According to a recently released NJDC report,
two Kansas Republicans have stepped forward to further substantiate
claims "that supporters of U.S. Sen. Sam Brownback (R-KS) employed
anti-Semitic tactics during his 1996 campaign against Democrat Jill
Docking, who is Jewish." Their statements are recounted in the
NJDC report:
"The caller, I think it was a male voice,
reminded me to vote for Brownback on election day," said Nicki
Soici, from Wichita, who at the time was a registered Republican.
"Then he said, 'We think it's important for people to know that
Docking is a Jew.'" Soici told the caller that Jesus was Jewish.
When she informed the caller that Docking was a friend of hers, "the
caller hung up."
Steve Baru, a former candidate for an elected
GOP precinct office from the Kansas City area, said that he received
a nearly identical call a day or two before the election. "We
just want to remind you to vote for Brownback, and to remind you that
Jill Docking is Jewish,' the caller said." When Baru told the
caller he was Jewish the caller abruptly hung up.
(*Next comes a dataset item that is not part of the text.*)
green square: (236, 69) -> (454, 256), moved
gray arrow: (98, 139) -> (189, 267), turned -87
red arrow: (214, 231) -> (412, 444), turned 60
Baru's caller identification
system could not identify the origin of the call. Baru immediately
called Brownback headquarters to protest the call.
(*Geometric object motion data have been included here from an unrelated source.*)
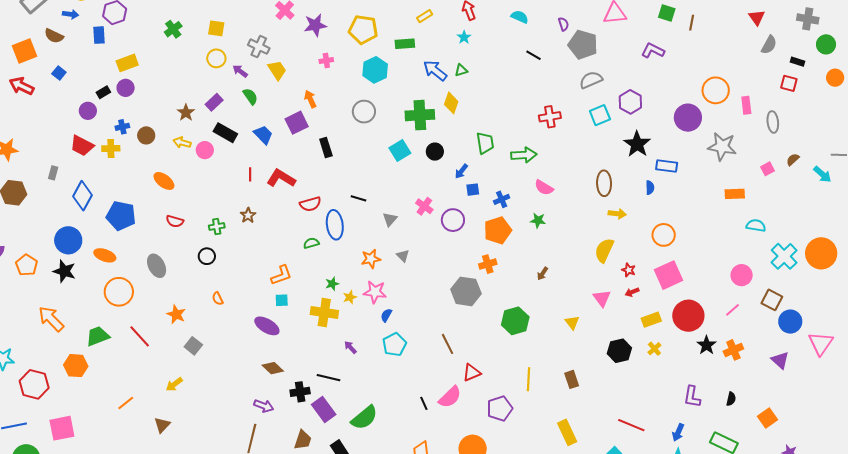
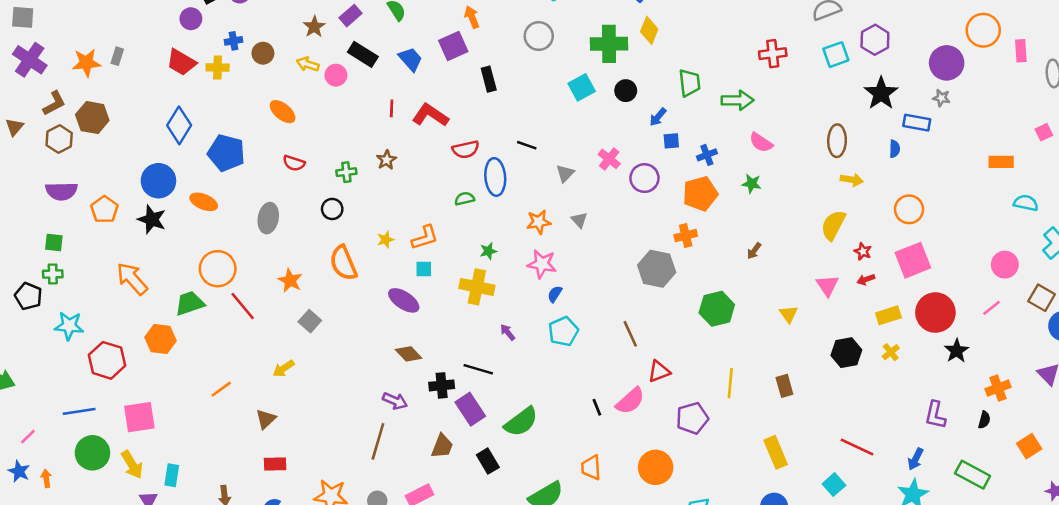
gray star: (722, 147) -> (941, 98), moved, size x0.5
gray rectangle: (53, 173) -> (117, 56), moved
gray ellipse: (157, 266) -> (268, 218), turned 35
orange circle: (119, 292) -> (218, 269), moved
yellow star: (350, 297) -> (386, 240), moved
orange semicircle: (218, 299) -> (343, 263), size x2.0
orange cross: (733, 350) -> (998, 388), moved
Additional points raised in the NJDC report
included the following:
- The day before the election, the Kansas
City Star alluded to the anti-Semitic calls, which were by that
time already well known to both the Brownback and Docking campaigns,
when it reported that the Docking campaign said "someone was
calling voters asking them if they knew [Docking was Jewish] and
that 'there were enough [Jews] in Congress already.'"
- According to interviews with dozens of Kansas,
NJDC found that these were not isolated incidents. Fran Hoggath,
a Republican who volunteered as a telephone receptionist on the
Docking campaign, spoke with people who received similar calls.
"[I took] five or six calls. All referred to questions being
asked 'did you know Jill Docking is Jewish, we're taking a survey,'"
Hoggath said. Hoggath, who said these calls came in during the final
days of the campaign, was unsure about the party affiliation of
the callers who were "surveyed."
- The NJDC spoke to a leader of a local chapter
of a major Jewish organization in the Kansas City area, who asked
not to be identified, who recalled hearing from two separate people
about this type of call.
- NJDC spoke with Rabbi Karol, spiritual leader
of the Topeka, Kansas, Temple Beth Shalom congregation, who said
he heard about anti-Semitic calls "two weeks before the election."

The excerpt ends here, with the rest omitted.